Extracted page text data:
------------------------------
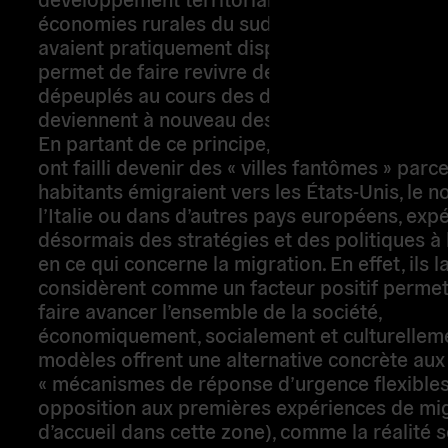
migration permet de faire revivre des village
sont se dépeuplés au cours des deux derniers 
Subscribe
deviennent à nouveau des communautés vigo
partant de ce principe, les cinq villages italie
failli devenir des « villes fantômes » parce qu
habitants émigraient vers les États-Unis, le n
l’Italie ou dans d’autres pays européens, exp
désormais des stratégies et des politiques à
en ce qui concerne la migration. En effet, ils l
considèrent comme un facteur positif permet
faire avancer l’ensemble de la société, écon
socialement et culturellement.Ces modèles o
alternative concrète aux « mécanismes de r
d’urgence flexibles » (par opposition aux pr
expériences de migration et d’accueil dans ce
comme la réalité sordide des
Centres de dét
européen
et de la politique de «
renvoi
» du
gouvernement italien, qui repousse vers les 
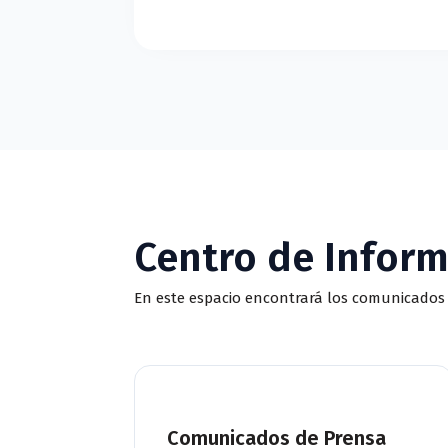
Centro de Infor
En este espacio encontrará los comunicados 
Comunicados de Prensa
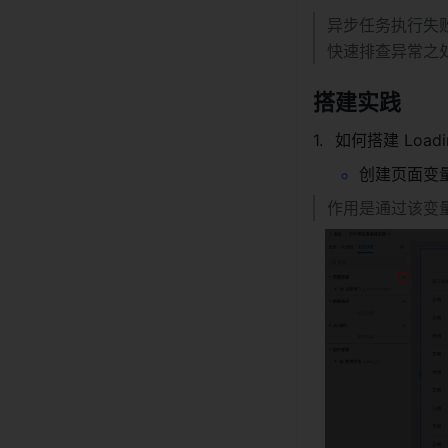
异步任务执行失
快速排查异常之
搭建实践
如何搭建 Loadi
创建页面变量 d
作用是通过该变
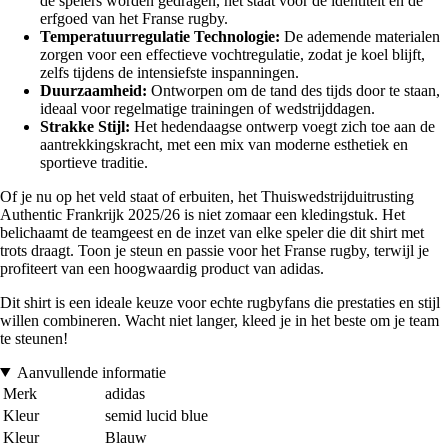
de spelers worden gedragen, het staat voor de identiteit en de
erfgoed van het Franse rugby.
Temperatuurregulatie Technologie:
De ademende materialen
zorgen voor een effectieve vochtregulatie, zodat je koel blijft,
zelfs tijdens de intensiefste inspanningen.
Duurzaamheid:
Ontworpen om de tand des tijds door te staan,
ideaal voor regelmatige trainingen of wedstrijddagen.
Strakke Stijl:
Het hedendaagse ontwerp voegt zich toe aan de
aantrekkingskracht, met een mix van moderne esthetiek en
sportieve traditie.
Of je nu op het veld staat of erbuiten, het Thuiswedstrijduitrusting
Authentic Frankrijk 2025/26 is niet zomaar een kledingstuk. Het
belichaamt de teamgeest en de inzet van elke speler die dit shirt met
trots draagt. Toon je steun en passie voor het Franse rugby, terwijl je
profiteert van een hoogwaardig product van adidas.
Dit shirt is een ideale keuze voor echte rugbyfans die prestaties en stijl
willen combineren. Wacht niet langer, kleed je in het beste om je team
te steunen!
Aanvullende informatie
Merk
adidas
Kleur
semid lucid blue
Kleur
Blauw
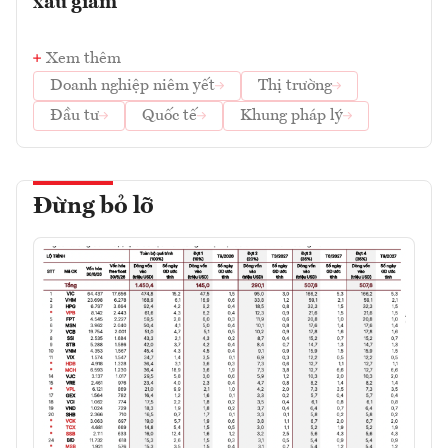
xấu giảm
Xem thêm
Doanh nghiệp niêm yết
Thị trường
Đầu tư
Quốc tế
Khung pháp lý
Đừng bỏ lỡ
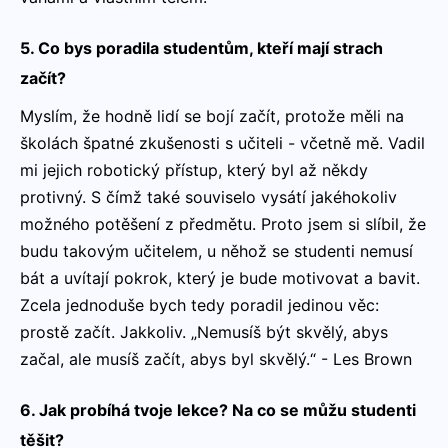
5. Co bys poradila studentům, kteří mají strach
začít?
Myslím, že hodně lidí se bojí začít, protože měli na
školách špatné zkušenosti s učiteli - včetně mě. Vadil
mi jejich robotický přístup, který byl až někdy
protivný. S čímž také souviselo vysátí jakéhokoliv
možného potěšení z předmětu. Proto jsem si slíbil, že
budu takovým učitelem, u něhož se studenti nemusí
bát a uvítají pokrok, který je bude motivovat a bavit.
Zcela jednoduše bych tedy poradil jedinou věc:
prostě začít. Jakkoliv. „Nemusíš být skvělý, abys
začal, ale musíš začít, abys byl skvělý.“ - Les Brown
6. Jak probíhá tvoje lekce? Na co se můžu studenti
těšit?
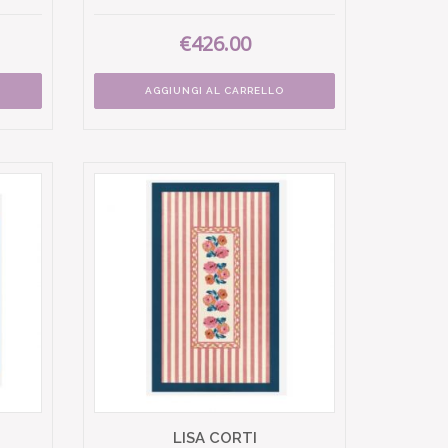
€426.00
AGGIUNGI AL CARRELLO
LISA CORTI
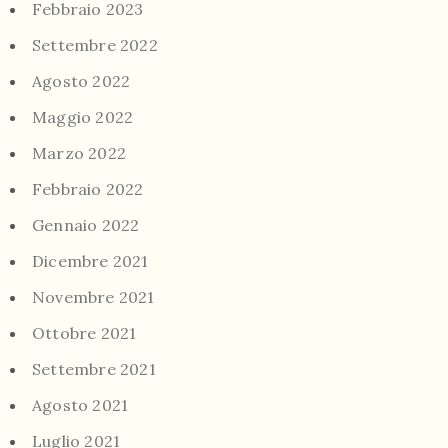
Febbraio 2023
Settembre 2022
Agosto 2022
Maggio 2022
Marzo 2022
Febbraio 2022
Gennaio 2022
Dicembre 2021
Novembre 2021
Ottobre 2021
Settembre 2021
Agosto 2021
Luglio 2021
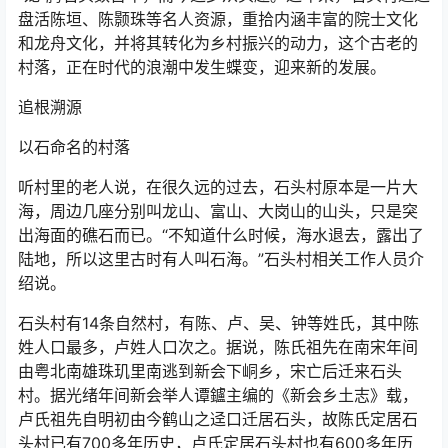
盘活陈垣、陈颢珠等名人资源，重拾内涵丰富的院士文化
和龙舟文化，并将其转化为乡村振兴的动力，这个古老的
村落，正在时代的浪潮中发生蝶变，迎来新的发展。
追根溯源
以石命名的村落
听村里的老人说，在很久远的过去，石头村原本是一片大
海，周边几座分别叫龙山、富山、大岗山的山头，只是突
出海面的礁石而已。“不知道什么时候，海水退去，露出了
陆地，所以这里古时有人叫石海。”石头村相关工作人员介
绍说。
石头村有14条自然村，有陈、卢、吴、钟等姓氏，其中陈
姓人口最多，卢姓人口次之。据说，陈氏祖先在南宋年间
由粤北南雄珠玑里南逃到新会下峒乡，宋亡后迁来石头
村。据光绪年间新会举人谭鑪主编的《新会乡土志》载，
卢氏祖先自明初由今鹤山之迳口迁居石头，故陈氏定居石
头村已有700多年历史，卢氏定居石头村也有600多年历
------------------------------
What is being asked:
Above are the records; repeat exactly the lines from the one holding "habitants émigraient vers" down to the one holding "opposition aux pr", end lines included.

Task response:
habitants émigraient vers les États-Unis, le n
l’Italie ou dans d’autres pays européens, exp
désormais des stratégies et des politiques à
en ce qui concerne la migration. En effet, ils l
considèrent comme un facteur positif permet
faire avancer l’ensemble de la société, écon
socialement et culturellement.Ces modèles o
alternative concrète aux « mécanismes de r
d’urgence flexibles » (par opposition aux pr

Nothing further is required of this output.